En ese sentido, la Comisión solicita a la Corte que concluya y declare la responsabilidad internacional del Estado de
El Salvador por la violación de los derechos a las garantías judiciales, al principio de legalidad, a los derechos políticos y a la
protección judicial, consagrados en los artículos 8.1, 8.2 b), c) y h), 9, 23. 1 c), 25.1 de la Convención, en relación con las
obligaciones establecidas en los artículos 1.1 y 2 del mismo instrumento, en perjuicio del señor Eduardo Benjamin Colindres.
Asimismo, la Comisión solicita a la Corte que establezca las siguientes medidas de reparación ordenando al Estado:
1.
Reincorporar al señor Benjamín Eduardo Colindres en un cargo similar al que desempeñaba, con la misma
remuneración, beneficios sociales y rango equiparables a los que le correspondería el día de hoy si no hubiera sido destituido,
por el plazo de tiempo que quedaba pendiente de su mandato, o si por razones fundadas no es posible la reincorporación,
pagar una indemnización alternativa.
2.
Reparar las consecuencias de las violaciones declaradas en el informe, incluyendo tanto el daño material
como el daño inmaterial.
3.
Disponer las modificaciones normativas y las capacitaciones necesarias para asegurar que los procesos
disciplinarios contra magistrados del Tribunal Supremo Electoral, tanto en la regulación como en la práctica, sean realizados
con garantías de competencia, independencia e imparcialidad, en estricto apego al derecho de defensa, así como que las
causales disciplinarias y las sanciones aplicables sean compatibles con el principio de legalidad.

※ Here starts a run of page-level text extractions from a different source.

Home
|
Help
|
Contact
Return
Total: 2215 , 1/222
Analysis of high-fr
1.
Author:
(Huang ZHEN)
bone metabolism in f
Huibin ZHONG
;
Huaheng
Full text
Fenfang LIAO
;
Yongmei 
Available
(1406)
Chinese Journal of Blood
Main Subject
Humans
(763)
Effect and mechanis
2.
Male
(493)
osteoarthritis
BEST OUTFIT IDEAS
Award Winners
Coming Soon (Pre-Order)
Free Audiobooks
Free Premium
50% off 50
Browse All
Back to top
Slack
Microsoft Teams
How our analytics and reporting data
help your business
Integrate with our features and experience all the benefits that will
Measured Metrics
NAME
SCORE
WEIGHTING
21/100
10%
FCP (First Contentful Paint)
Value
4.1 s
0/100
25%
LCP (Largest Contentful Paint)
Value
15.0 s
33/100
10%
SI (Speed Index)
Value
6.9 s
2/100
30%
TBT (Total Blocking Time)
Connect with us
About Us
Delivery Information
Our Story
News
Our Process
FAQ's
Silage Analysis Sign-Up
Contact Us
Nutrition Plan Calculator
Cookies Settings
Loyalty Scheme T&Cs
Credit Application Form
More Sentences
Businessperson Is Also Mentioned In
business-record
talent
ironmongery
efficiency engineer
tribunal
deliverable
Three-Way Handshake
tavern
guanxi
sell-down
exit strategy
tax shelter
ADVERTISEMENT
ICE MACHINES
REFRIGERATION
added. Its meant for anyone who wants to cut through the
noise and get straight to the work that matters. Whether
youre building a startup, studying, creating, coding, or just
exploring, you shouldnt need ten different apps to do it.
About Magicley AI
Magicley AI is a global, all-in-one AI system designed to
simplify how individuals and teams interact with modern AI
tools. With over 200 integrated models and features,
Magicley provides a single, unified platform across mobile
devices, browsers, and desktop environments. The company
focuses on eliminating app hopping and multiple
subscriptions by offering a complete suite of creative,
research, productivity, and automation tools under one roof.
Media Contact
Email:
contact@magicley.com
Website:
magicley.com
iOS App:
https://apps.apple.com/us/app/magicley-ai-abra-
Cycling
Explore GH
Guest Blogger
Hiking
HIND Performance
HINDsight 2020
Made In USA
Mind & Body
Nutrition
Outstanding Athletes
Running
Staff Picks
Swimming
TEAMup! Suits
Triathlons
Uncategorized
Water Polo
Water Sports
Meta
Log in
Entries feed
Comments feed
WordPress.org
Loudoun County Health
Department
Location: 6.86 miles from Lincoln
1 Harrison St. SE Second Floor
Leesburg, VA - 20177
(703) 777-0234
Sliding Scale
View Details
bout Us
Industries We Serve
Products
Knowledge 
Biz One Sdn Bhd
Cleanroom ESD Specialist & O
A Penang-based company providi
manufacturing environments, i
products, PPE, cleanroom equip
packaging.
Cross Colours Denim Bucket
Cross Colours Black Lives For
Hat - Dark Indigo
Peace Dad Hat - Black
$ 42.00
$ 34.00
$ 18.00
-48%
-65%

Además de la necesidad de obtención de justicia por la falta de cumplimiento de las recomendaciones del informe
de fondo, la Comisión considera que el caso presenta cuestiones de orden público interamericano. Específicamente, el
presente caso permitiría a la Corte profundizar en su jurisprudencia sobre el principio de independencia judicial y sus
implicaciones en el derecho a la inamovilidad de los jueces y juezas, salvo cumplimiento del término o condición del
mandato o comisión de graves faltas disciplinarias. El presente caso pone en evidencia la manera en que la falta de
regulación clara sobre autoridad competente, procedimiento y causales aplicables, resulta en ceses arbitrarios de jueces y
juezas, en violación a las garantías del debido proceso y del principio de legalidad. Igualmente, el caso ofrece a la Corte la
posibilidad de pronunciarse sobre esta problemática estructural en El Salvador, no sólo respecto de su aplicación y efectos
en el caso concreto, sino también dictando medidas de no repetición que trascienden a la víctima del presente caso,
tomando en cuenta la continuidad, a la fecha, de la omisión del Estado en regular debidamente la cuestión a la luz de los
estándares internacionales en materia de independencia judicial, debido proceso y principio de legalidad.
En virtud de que estas cuestiones afectan de manera relevante el orden público interamericano, de conformidad
con el artículo 35.1 f) del Reglamento de la Corte Interamericana, la Comisión se permite ofrecer la siguiente declaración
pericial:
Perito/a cuyo nombre será informado a la brevedad, quien declarará sobre las garantías reforzadas del debido
proceso y legalidad que deben garantizarse en los procesos de separación del caso de jueces y juezas. El/la perito/a
enfatizará en el derecho a contar con autoridad competente y con un procedimiento previamente establecido. Asimismo,
profundizará en la necesidad de regulación previa de causales que justifican la separación del cargo de juezas y jueces. El/la
perito/a analizará los procedimientos seguidos a la víctima a la luz de dichos estándares. Igualmente, el/la perito/a se
referirá a la problemática estructural de falta de regulación que dio lugar a las violaciones declaradas en el informe de
fondo, así como a las medidas legislativas o de otra índole que debería adoptar el Estado salvadoreño a la luz del principio
de independencia judicial y como garantía de no repetición.